With this blade I mostly wanted to experiment with mixing my own clay rather than using Satanite.
I believe this came out really really good. I will get into the details of the clay after this post if I have time.
I used about 1/8" of the experimental clay mixture to create the hamon. The 1075 appears to be very sensitive, but has a good balance of hardness and toughness.
There were some problems this time around. I heated to 1450 and let soak for 2 minutes, quenched in cold rain water. Rain water has produced less cracking at this temp for me.
I built a quench tank/rain water collector and lined it with plastic. I didn't use waterproof glue, so without the plastic its going to leak. So while quenching I got the tang hung up on a wire, which means 3/4ths of the blade went in at the right time, but then the rest had to go in after getting it unstuck from the wire about a second later. I don't know if this had much of an effect on the blade though. The hamon jumped out during the initial polish where I look for edge cracks and other defects.
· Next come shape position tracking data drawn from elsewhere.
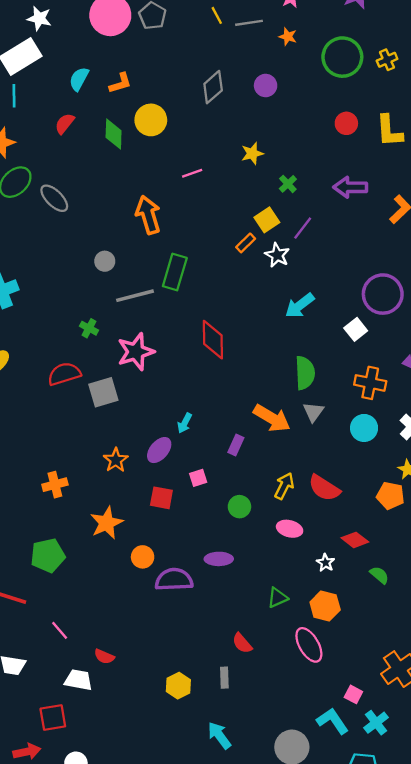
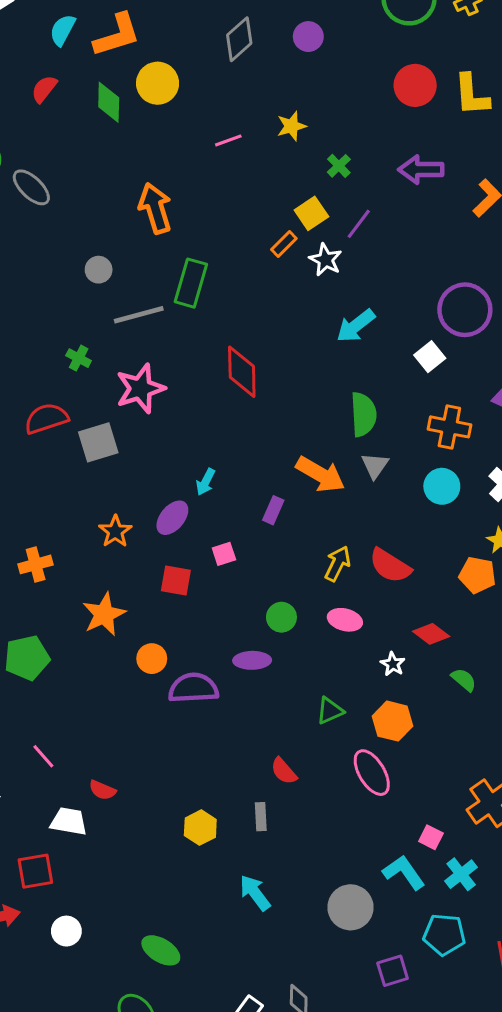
orange L-shape: (120, 83) -> (117, 35), size x1.6
red circle: (346, 123) -> (415, 85), size x1.4
pink line: (192, 173) -> (228, 140), moved
green circle: (239, 507) -> (281, 617), moved

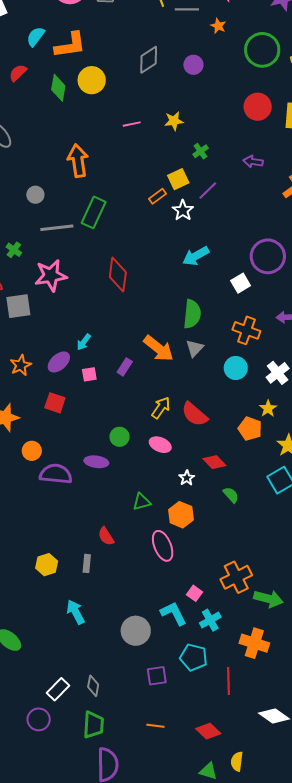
purple arrow: (421, 170) -> (253, 162), size x0.7
pink square: (224, 554) -> (89, 374), moved

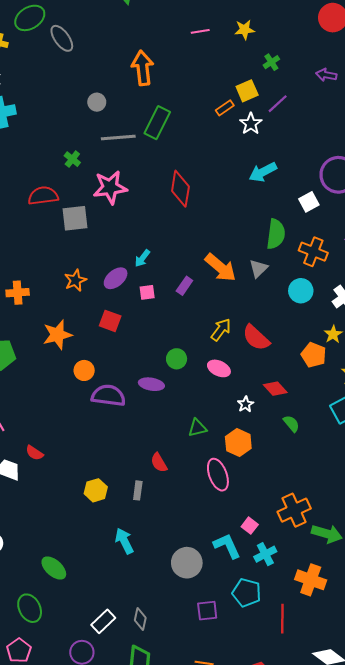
green semicircle: (192, 314) -> (276, 234), moved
So even after making a complete mess of the quench, dropping the blade completely in the water and punching a hole in the tank, it came out pretty close to how I intended. If I fuck up that bad I don't expect it to survive.

There are two uses of the word sunobe in terms of Japanese swords. One is the 'blank', or the consolidated and forged shape before the bevels and kissaki are forged in. The second use of the word refers to what we now call mono-steel blades. I think in this case 'sunobe' means that it is constructed from a uniform piece of steel, ie there is no distinction between the core steel and the jacket. It is all one grade so to speak.
Then there are the swords that we make from modern steels. These are not appreciated by anyone studying or collecting Japanese swords. And for good reason. Although we may perfect the shape and create lovely hamon and extremely durable, usable blades that look and feel perfect to us, we did not have any hand in making or refining the steel. This is a large part of the Japanese smith's skill which is to be appreciated.
Anyway, striving for perfection, smiths who wish to carry on this tradition in some way will eventually want to make their own steel! We can become proficient at making orishigane, or get together and try to re-create a proper tatara smelter once in a while.

The other is hopefully more traditional/rational and follows the form of some 14th century or later katana, specifically shinogi zukuri with o-kissaki and notare hamon.
I spent the time to forge this one out more carefully to avoid having to do too much with the file. Refining the shape with the hammer is much more satisfying.